● **Stored data entries**:

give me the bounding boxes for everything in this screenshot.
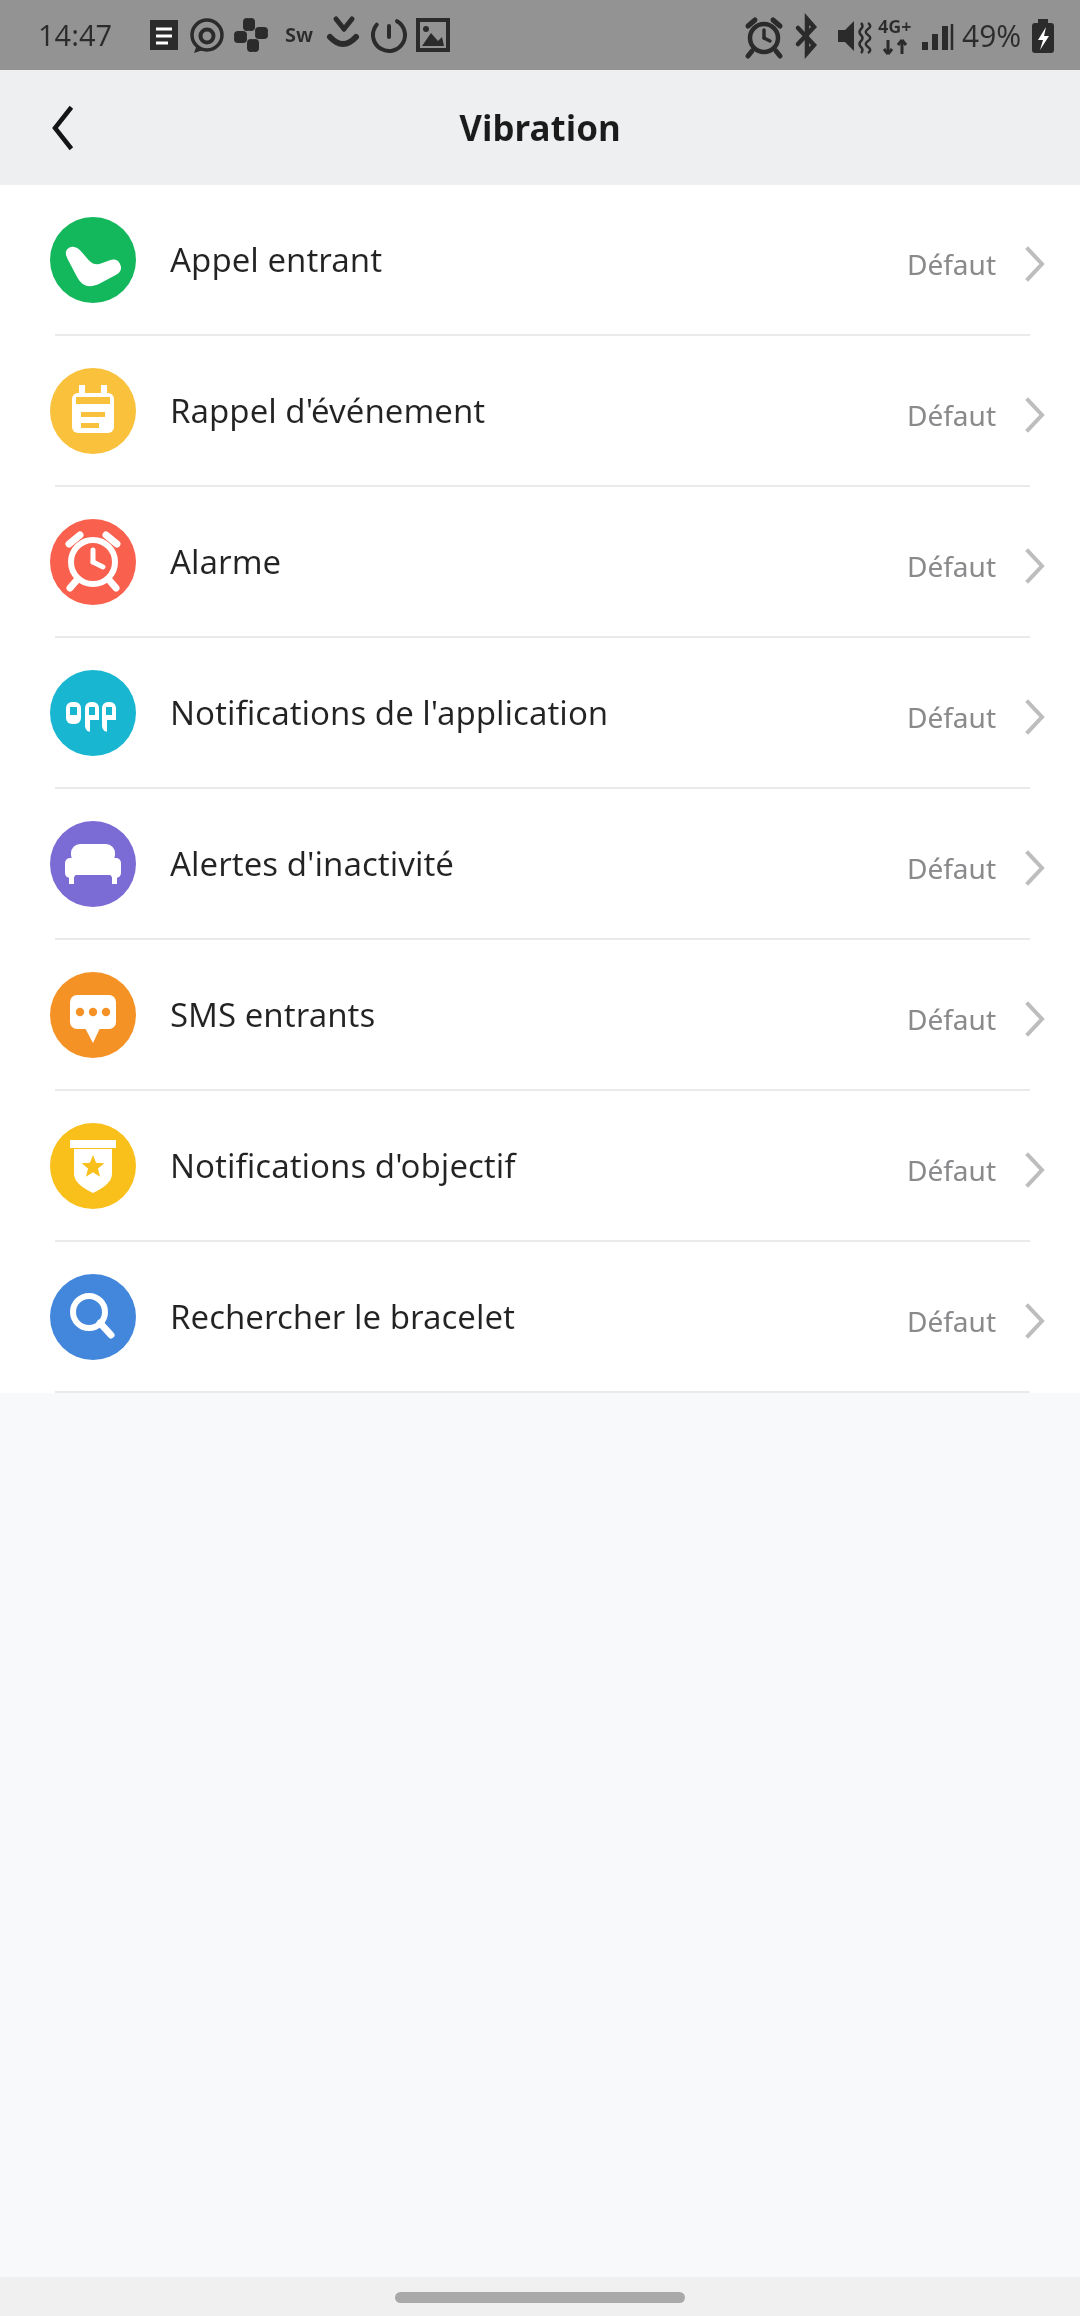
staticText: Défaut [907,1000,996,1038]
staticText: Défaut [907,396,996,434]
staticText: Rechercher le bracelet [170,1294,515,1339]
staticText: Notifications de l'application [170,690,609,735]
staticText: Notifications d'objectif [170,1143,516,1188]
staticText: SMS entrants [170,992,376,1037]
button[interactable]: Rappel d'événement [0,336,1080,485]
staticText: Alarme [170,539,282,584]
button[interactable]: Home [395,2292,685,2303]
button[interactable]: Alarme [0,487,1080,636]
staticText: Défaut [907,1302,996,1340]
staticText: 14:47 [38,15,113,54]
button[interactable]: Back [18,85,104,171]
staticText: Défaut [907,698,996,736]
staticText: Défaut [907,1151,996,1189]
staticText: Rappel d'événement [170,388,486,433]
staticText: Appel entrant [170,237,383,282]
staticText: 49% [962,15,1022,56]
staticText: Vibration [459,104,621,152]
staticText: Défaut [907,547,996,585]
staticText: Défaut [907,245,996,283]
staticText: Alertes d'inactivité [170,841,454,886]
button[interactable]: Appel entrant [0,185,1080,334]
staticText: Sw [285,21,314,48]
button[interactable]: Notifications d'objectif [0,1091,1080,1240]
button[interactable]: SMS entrants [0,940,1080,1089]
button[interactable]: Notifications de l'application [0,638,1080,787]
staticText: Défaut [907,849,996,887]
button[interactable]: Rechercher le bracelet [0,1242,1080,1391]
button[interactable]: Alertes d'inactivité [0,789,1080,938]
staticText: 4G+ [878,14,912,39]
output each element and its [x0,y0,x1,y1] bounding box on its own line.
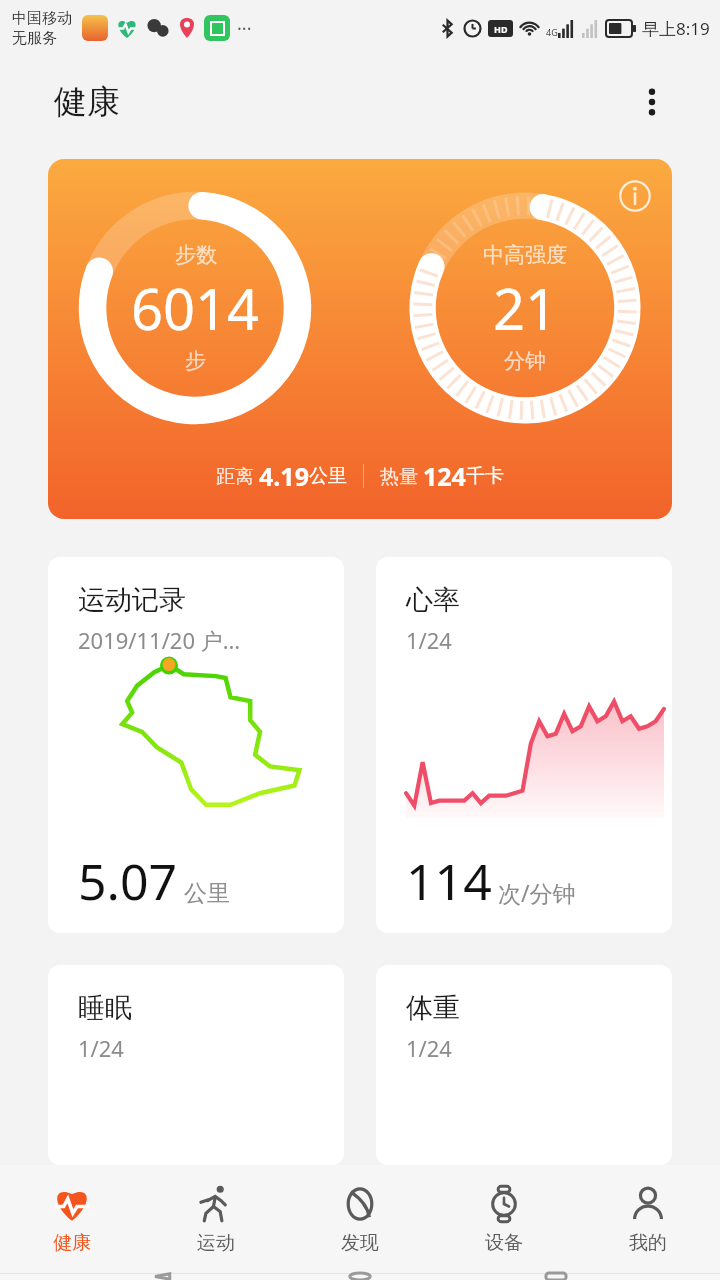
staticText: 中国移动 [12,9,72,28]
staticText: 5.07 [78,847,178,915]
staticText: 1/24 [406,1033,452,1063]
staticText: 早上8:19 [642,17,710,40]
button[interactable]: 设备 [432,1165,576,1273]
button[interactable]: 睡眠 [48,965,344,1165]
staticText: 千卡 [466,464,504,488]
staticText: 4G [546,26,558,38]
button[interactable]: 运动记录 [48,557,344,933]
staticText: 2019/11/20 户… [78,625,241,655]
staticText: 睡眠 [78,991,132,1025]
button[interactable]: 健康 [0,1165,144,1273]
staticText: 健康 [53,1231,91,1255]
staticText: 1/24 [78,1033,124,1063]
staticText: 分钟 [504,348,546,374]
staticText: 我的 [629,1231,667,1255]
button[interactable]: Info [612,173,658,219]
button[interactable]: 我的 [576,1165,720,1273]
staticText: 运动记录 [78,583,186,617]
button[interactable]: 运动 [144,1165,288,1273]
staticText: 心率 [406,583,460,617]
staticText: 21 [493,270,558,346]
staticText: 步数 [175,242,217,268]
button[interactable]: Home [328,1273,392,1280]
staticText: 健康 [54,81,120,123]
button[interactable]: 体重 [376,965,672,1165]
staticText: 步 [185,348,206,374]
button[interactable]: 发现 [288,1165,432,1273]
staticText: 发现 [341,1231,379,1255]
button[interactable]: Back [132,1273,196,1280]
staticText: 无服务 [12,29,57,48]
staticText: 距离 [216,463,259,489]
staticText: 124 [423,459,466,493]
staticText: 114 [406,847,492,915]
staticText: 热量 [380,463,423,489]
button[interactable]: More options [626,76,678,128]
staticText: 中高强度 [483,242,567,268]
staticText: 次/分钟 [498,877,576,908]
staticText: 6014 [131,270,260,346]
button[interactable]: 心率 [376,557,672,933]
staticText: 1/24 [406,625,452,655]
staticText: 公里 [309,464,347,488]
staticText: 4.19 [259,459,309,493]
button[interactable]: Info [48,159,672,519]
staticText: ··· [237,16,252,41]
staticText: 公里 [184,879,230,908]
staticText: 体重 [406,991,460,1025]
staticText: 运动 [197,1231,235,1255]
staticText: 设备 [485,1231,523,1255]
staticText: HD [494,23,508,35]
button[interactable]: Recents [524,1273,588,1280]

● **Your goal**: All records above are to be output verbatim, with their pictures omitted.

● **Answer box**:
give me the bounding boxes for everything in this screenshot.
staticText: Défaut [907,1000,996,1038]
staticText: Défaut [907,396,996,434]
staticText: Rechercher le bracelet [170,1294,515,1339]
staticText: Notifications de l'application [170,690,609,735]
staticText: Notifications d'objectif [170,1143,516,1188]
staticText: SMS entrants [170,992,376,1037]
button[interactable]: Rappel d'événement [0,336,1080,485]
staticText: Alarme [170,539,282,584]
button[interactable]: Home [395,2292,685,2303]
button[interactable]: Alarme [0,487,1080,636]
staticText: Défaut [907,1302,996,1340]
staticText: 14:47 [38,15,113,54]
button[interactable]: Back [18,85,104,171]
staticText: Défaut [907,698,996,736]
staticText: Défaut [907,1151,996,1189]
staticText: Rappel d'événement [170,388,486,433]
staticText: Appel entrant [170,237,383,282]
staticText: 49% [962,15,1022,56]
staticText: Vibration [459,104,621,152]
staticText: Défaut [907,547,996,585]
staticText: Défaut [907,245,996,283]
staticText: Alertes d'inactivité [170,841,454,886]
button[interactable]: Appel entrant [0,185,1080,334]
staticText: Sw [285,21,314,48]
button[interactable]: Notifications d'objectif [0,1091,1080,1240]
button[interactable]: SMS entrants [0,940,1080,1089]
button[interactable]: Notifications de l'application [0,638,1080,787]
staticText: Défaut [907,849,996,887]
button[interactable]: Rechercher le bracelet [0,1242,1080,1391]
button[interactable]: Alertes d'inactivité [0,789,1080,938]
staticText: 4G+ [878,14,912,39]
output each element and its [x0,y0,x1,y1] bounding box on its own line.
staticText: 中国移动 [12,9,72,28]
staticText: 5.07 [78,847,178,915]
staticText: 1/24 [406,1033,452,1063]
staticText: 早上8:19 [642,17,710,40]
button[interactable]: 设备 [432,1165,576,1273]
button[interactable]: 睡眠 [48,965,344,1165]
staticText: 千卡 [466,464,504,488]
staticText: 4G [546,26,558,38]
button[interactable]: 运动记录 [48,557,344,933]
staticText: 2019/11/20 户… [78,625,241,655]
staticText: 睡眠 [78,991,132,1025]
button[interactable]: 健康 [0,1165,144,1273]
staticText: 健康 [53,1231,91,1255]
staticText: 1/24 [78,1033,124,1063]
staticText: 分钟 [504,348,546,374]
staticText: 我的 [629,1231,667,1255]
button[interactable]: Info [612,173,658,219]
button[interactable]: 我的 [576,1165,720,1273]
staticText: 运动记录 [78,583,186,617]
button[interactable]: 运动 [144,1165,288,1273]
staticText: 心率 [406,583,460,617]
staticText: 21 [493,270,558,346]
staticText: 步数 [175,242,217,268]
button[interactable]: Home [328,1273,392,1280]
staticText: 健康 [54,81,120,123]
button[interactable]: 体重 [376,965,672,1165]
staticText: 步 [185,348,206,374]
button[interactable]: 发现 [288,1165,432,1273]
staticText: 发现 [341,1231,379,1255]
button[interactable]: Back [132,1273,196,1280]
staticText: 无服务 [12,29,57,48]
staticText: 距离 [216,463,259,489]
staticText: 124 [423,459,466,493]
staticText: 114 [406,847,492,915]
staticText: 热量 [380,463,423,489]
button[interactable]: More options [626,76,678,128]
staticText: 中高强度 [483,242,567,268]
staticText: 次/分钟 [498,877,576,908]
staticText: 6014 [131,270,260,346]
button[interactable]: 心率 [376,557,672,933]
staticText: 1/24 [406,625,452,655]
staticText: 公里 [309,464,347,488]
staticText: 4.19 [259,459,309,493]
button[interactable]: Info [48,159,672,519]
staticText: ··· [237,16,252,41]
staticText: 公里 [184,879,230,908]
staticText: 体重 [406,991,460,1025]
staticText: 运动 [197,1231,235,1255]
staticText: 设备 [485,1231,523,1255]
staticText: HD [494,23,508,35]
button[interactable]: Recents [524,1273,588,1280]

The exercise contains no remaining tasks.